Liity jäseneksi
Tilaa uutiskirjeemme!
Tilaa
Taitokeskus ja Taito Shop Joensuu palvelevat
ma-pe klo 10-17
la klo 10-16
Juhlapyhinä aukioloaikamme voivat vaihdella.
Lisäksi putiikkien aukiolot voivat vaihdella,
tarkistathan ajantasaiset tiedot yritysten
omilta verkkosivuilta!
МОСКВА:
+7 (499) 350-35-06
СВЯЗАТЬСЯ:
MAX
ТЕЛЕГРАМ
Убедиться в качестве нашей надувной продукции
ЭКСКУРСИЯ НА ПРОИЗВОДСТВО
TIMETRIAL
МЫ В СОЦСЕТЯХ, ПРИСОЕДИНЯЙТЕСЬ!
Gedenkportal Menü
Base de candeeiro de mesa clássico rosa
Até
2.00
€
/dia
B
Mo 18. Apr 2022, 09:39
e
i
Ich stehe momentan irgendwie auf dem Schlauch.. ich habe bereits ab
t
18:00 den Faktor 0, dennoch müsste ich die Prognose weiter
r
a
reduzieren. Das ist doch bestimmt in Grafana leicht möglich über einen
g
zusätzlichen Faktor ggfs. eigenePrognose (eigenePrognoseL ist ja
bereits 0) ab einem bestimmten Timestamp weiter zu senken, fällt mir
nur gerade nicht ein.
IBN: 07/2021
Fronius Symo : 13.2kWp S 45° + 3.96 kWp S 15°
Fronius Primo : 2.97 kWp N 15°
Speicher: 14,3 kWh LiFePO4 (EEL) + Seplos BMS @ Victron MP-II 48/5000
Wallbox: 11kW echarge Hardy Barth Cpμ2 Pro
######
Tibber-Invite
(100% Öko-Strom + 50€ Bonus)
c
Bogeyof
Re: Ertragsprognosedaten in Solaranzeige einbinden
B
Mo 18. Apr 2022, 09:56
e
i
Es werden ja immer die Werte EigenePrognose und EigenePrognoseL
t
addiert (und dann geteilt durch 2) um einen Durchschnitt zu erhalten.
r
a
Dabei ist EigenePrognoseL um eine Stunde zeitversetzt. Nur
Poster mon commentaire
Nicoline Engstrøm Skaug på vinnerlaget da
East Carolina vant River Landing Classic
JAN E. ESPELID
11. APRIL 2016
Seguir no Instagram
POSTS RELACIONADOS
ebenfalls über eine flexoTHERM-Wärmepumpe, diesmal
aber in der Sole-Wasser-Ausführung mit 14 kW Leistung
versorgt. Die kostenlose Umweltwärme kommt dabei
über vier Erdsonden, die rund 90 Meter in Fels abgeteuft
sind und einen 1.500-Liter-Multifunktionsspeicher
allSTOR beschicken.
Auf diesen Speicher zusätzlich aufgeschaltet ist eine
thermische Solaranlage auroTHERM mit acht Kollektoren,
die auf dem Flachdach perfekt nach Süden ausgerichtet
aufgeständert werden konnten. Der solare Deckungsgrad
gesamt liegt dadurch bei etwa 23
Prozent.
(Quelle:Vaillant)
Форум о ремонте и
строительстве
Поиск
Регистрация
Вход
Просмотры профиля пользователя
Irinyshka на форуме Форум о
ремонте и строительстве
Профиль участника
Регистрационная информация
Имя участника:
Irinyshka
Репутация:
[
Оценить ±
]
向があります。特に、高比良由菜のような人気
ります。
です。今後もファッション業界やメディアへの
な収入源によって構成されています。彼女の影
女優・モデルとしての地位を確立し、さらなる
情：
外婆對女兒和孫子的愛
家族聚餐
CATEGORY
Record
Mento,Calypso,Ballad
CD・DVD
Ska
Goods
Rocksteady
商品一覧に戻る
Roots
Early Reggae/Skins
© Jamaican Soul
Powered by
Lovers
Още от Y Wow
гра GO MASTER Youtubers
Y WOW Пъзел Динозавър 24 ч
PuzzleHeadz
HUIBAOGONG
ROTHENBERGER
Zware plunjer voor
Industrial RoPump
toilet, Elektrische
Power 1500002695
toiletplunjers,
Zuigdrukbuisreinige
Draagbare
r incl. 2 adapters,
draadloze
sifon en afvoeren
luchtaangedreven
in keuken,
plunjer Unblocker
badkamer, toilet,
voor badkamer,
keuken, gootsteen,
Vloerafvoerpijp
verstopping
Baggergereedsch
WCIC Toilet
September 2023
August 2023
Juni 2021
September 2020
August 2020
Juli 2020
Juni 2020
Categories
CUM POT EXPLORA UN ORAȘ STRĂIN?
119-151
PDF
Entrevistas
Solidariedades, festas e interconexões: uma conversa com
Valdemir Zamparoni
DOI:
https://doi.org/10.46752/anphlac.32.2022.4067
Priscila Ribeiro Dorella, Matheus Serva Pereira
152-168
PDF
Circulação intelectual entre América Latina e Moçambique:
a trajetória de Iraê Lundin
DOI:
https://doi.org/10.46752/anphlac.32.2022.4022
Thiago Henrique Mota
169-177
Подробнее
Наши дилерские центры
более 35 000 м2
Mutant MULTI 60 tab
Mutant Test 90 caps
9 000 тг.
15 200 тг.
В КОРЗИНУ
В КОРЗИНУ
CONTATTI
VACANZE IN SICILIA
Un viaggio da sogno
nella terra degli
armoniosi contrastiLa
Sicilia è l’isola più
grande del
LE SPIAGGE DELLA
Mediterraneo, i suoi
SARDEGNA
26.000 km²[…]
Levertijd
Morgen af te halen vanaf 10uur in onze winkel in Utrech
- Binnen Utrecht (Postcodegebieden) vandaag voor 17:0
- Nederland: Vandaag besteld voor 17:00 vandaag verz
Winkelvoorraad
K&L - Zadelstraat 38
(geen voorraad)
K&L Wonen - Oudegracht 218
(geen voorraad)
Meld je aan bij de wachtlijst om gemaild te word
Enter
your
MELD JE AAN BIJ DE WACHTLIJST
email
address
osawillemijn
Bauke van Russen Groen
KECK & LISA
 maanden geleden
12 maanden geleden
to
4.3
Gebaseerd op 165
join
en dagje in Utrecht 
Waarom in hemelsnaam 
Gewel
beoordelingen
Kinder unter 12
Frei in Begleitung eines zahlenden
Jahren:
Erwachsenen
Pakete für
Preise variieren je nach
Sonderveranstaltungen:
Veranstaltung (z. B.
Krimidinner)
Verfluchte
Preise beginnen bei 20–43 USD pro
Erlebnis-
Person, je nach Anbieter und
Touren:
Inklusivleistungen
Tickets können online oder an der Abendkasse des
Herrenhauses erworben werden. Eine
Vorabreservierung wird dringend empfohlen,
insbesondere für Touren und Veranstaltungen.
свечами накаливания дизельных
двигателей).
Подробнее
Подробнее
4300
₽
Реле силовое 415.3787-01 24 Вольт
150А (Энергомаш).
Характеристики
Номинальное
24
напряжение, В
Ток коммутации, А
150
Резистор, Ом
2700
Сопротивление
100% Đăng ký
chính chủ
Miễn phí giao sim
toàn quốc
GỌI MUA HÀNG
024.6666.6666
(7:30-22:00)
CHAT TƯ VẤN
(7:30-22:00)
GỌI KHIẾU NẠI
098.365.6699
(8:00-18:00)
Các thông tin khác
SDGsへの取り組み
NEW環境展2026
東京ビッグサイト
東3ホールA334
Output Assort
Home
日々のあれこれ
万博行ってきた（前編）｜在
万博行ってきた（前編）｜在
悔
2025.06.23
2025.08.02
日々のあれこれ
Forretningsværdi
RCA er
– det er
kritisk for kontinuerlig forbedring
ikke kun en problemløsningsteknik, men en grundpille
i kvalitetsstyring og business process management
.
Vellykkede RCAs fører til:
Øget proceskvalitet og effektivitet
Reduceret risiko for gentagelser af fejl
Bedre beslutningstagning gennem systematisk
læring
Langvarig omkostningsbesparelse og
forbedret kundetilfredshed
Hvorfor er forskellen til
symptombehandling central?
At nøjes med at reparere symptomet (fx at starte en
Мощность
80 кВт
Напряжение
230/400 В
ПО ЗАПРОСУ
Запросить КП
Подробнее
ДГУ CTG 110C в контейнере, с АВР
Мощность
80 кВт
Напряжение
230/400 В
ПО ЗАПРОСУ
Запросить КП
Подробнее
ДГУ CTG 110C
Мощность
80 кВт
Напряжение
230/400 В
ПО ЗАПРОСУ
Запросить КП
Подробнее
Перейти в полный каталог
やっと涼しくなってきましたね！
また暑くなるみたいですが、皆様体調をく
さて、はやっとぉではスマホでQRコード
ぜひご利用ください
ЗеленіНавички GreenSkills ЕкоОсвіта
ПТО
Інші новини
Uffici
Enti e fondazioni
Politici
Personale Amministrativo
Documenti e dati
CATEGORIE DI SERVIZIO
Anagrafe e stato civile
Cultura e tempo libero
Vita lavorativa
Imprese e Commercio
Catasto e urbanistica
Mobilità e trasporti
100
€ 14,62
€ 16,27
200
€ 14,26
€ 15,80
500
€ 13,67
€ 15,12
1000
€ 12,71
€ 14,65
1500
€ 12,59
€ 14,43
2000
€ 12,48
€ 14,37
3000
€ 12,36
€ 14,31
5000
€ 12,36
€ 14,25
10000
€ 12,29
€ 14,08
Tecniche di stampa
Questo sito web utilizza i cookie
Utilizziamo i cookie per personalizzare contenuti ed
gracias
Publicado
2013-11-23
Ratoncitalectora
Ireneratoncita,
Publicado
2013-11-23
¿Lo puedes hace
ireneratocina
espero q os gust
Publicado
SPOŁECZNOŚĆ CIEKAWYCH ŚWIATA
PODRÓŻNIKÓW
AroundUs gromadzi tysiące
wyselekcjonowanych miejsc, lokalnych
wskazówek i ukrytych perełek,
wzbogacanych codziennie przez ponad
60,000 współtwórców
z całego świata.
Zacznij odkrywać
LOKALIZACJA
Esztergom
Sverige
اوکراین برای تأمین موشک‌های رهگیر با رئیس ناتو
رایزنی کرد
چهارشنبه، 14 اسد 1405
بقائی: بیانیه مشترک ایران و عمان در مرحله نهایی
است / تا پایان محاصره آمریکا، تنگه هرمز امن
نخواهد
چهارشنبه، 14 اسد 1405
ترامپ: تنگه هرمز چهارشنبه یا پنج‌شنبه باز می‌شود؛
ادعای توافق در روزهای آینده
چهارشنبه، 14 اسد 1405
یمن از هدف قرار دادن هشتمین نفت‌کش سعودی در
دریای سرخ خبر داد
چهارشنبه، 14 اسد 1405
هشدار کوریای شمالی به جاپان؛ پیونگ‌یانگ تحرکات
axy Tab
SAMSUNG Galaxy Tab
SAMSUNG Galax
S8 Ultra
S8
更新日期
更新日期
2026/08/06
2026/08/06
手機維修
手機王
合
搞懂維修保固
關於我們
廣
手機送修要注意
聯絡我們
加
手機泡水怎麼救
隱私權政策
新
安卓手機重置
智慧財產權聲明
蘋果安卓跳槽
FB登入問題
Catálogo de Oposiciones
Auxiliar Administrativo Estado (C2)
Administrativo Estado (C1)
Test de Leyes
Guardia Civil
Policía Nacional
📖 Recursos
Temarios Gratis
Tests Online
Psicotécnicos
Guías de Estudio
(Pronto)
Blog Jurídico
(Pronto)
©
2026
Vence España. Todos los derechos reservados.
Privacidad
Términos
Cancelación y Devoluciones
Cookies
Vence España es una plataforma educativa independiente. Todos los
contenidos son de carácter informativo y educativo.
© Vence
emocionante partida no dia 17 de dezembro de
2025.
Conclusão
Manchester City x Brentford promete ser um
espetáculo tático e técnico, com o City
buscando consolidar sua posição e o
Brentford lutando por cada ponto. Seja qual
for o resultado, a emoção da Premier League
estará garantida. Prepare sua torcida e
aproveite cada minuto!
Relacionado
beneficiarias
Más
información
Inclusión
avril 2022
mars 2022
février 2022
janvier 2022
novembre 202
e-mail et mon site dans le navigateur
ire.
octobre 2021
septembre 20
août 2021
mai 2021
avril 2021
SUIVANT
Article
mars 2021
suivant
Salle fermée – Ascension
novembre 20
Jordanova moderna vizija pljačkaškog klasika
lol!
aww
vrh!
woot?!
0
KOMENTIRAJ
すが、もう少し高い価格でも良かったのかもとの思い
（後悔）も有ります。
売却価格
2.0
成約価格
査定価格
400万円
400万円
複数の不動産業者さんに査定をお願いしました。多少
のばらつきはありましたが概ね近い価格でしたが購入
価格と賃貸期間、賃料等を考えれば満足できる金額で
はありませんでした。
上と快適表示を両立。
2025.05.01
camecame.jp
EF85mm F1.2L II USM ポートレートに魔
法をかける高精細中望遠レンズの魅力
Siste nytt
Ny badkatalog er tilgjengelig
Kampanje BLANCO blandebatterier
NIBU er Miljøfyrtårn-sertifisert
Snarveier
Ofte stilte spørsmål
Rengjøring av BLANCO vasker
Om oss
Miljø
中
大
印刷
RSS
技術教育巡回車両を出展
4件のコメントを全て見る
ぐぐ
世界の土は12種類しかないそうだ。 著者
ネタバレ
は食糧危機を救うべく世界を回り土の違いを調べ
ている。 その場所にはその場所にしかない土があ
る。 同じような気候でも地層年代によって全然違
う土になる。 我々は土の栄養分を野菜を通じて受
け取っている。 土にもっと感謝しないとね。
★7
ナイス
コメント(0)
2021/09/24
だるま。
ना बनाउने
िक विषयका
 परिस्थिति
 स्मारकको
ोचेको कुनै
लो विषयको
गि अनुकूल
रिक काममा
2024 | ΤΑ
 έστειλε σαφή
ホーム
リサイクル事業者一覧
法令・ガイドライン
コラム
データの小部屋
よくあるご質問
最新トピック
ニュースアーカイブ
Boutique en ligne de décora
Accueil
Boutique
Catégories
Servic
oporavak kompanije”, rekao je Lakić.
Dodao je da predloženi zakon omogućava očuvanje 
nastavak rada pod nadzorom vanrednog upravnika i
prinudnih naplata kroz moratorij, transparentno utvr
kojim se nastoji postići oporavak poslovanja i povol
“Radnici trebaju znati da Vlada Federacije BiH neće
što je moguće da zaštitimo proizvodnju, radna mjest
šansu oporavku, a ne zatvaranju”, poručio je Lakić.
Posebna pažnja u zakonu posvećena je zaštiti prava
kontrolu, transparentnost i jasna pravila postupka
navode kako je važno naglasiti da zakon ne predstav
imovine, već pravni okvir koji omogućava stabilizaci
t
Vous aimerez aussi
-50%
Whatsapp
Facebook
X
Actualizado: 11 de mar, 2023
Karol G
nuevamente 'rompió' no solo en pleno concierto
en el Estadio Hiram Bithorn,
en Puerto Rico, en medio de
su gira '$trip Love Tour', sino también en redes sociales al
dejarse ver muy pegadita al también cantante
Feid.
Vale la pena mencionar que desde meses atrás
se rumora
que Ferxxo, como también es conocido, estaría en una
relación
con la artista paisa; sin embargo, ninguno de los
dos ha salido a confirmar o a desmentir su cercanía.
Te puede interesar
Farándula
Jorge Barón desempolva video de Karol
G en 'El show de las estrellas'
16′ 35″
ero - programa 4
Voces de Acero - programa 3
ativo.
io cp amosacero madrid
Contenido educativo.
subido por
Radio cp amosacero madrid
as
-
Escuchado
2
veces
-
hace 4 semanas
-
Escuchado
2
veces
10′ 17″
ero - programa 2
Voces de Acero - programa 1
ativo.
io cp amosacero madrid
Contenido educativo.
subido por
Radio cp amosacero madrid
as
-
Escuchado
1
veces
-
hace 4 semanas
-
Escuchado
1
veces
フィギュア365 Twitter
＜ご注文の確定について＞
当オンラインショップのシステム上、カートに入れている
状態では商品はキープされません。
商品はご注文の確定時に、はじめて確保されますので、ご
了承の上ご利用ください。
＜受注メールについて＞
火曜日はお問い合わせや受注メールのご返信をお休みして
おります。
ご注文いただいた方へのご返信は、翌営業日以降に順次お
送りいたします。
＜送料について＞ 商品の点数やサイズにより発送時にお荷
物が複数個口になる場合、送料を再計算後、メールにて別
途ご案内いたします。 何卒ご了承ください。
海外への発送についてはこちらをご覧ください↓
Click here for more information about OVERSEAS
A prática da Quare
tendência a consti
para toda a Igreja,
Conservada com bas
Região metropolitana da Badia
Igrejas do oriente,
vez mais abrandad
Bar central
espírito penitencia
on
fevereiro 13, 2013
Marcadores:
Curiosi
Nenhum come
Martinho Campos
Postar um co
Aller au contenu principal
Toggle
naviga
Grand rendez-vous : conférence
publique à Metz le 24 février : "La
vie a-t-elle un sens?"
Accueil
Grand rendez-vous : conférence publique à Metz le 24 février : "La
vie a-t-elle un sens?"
____________
» YOUR ASSIGNMENT
Gather every line from the listing above in which "Administrativo" appears, and copy those lines.

» RESPONSE TO THIS TASK
Auxiliar Administrativo Estado (C2)
Administrativo Estado (C1)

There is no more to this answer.